Records from a dataset
.....
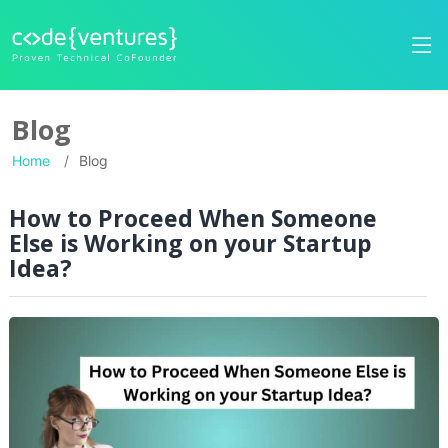
Blog
Home
Blog
How to Proceed When Someone
Else is Working on your Startup
Idea?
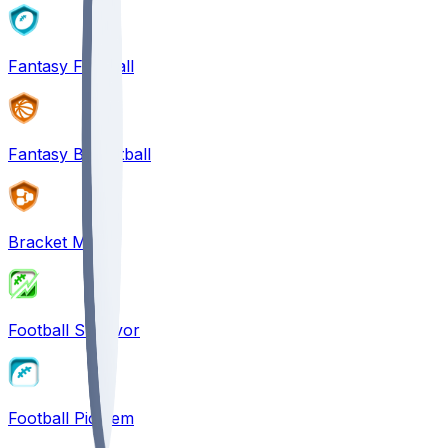
Fantasy Football
Fantasy Basketball
Bracket Mania
Football Survivor
Football Pick'em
.....
> [What the task requires]:
Please copy every line of the records above in which "Fantasy" appears.

> [Exercise output]:
Fantasy Football
Fantasy Basketball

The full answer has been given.